[Problem requirements] Copy out, from the entries below, each line that holds the string "como".

========

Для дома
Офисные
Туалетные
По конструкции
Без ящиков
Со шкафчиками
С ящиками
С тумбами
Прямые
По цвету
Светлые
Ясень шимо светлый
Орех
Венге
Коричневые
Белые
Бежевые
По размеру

========

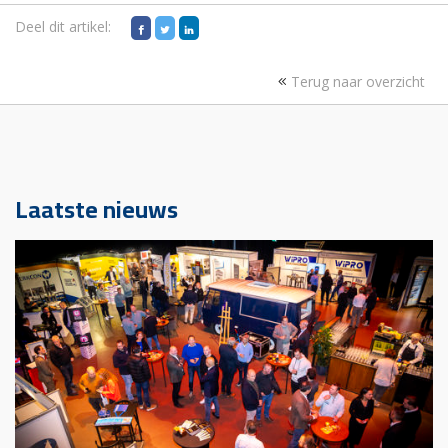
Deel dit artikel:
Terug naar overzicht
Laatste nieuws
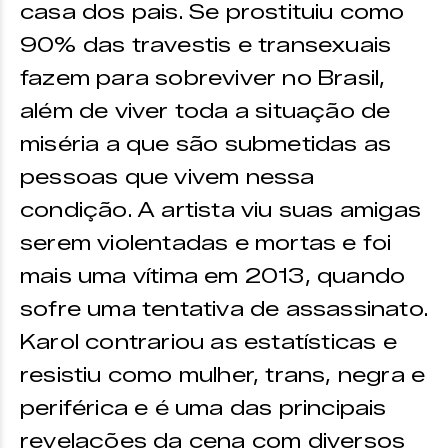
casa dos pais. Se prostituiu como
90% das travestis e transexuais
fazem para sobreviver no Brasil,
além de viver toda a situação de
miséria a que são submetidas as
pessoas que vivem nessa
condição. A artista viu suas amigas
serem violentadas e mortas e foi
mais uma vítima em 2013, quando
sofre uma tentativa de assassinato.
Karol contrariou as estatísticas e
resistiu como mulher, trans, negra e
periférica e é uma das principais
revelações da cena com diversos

========

[Response area]
casa dos pais. Se prostituiu como
resistiu como mulher, trans, negra e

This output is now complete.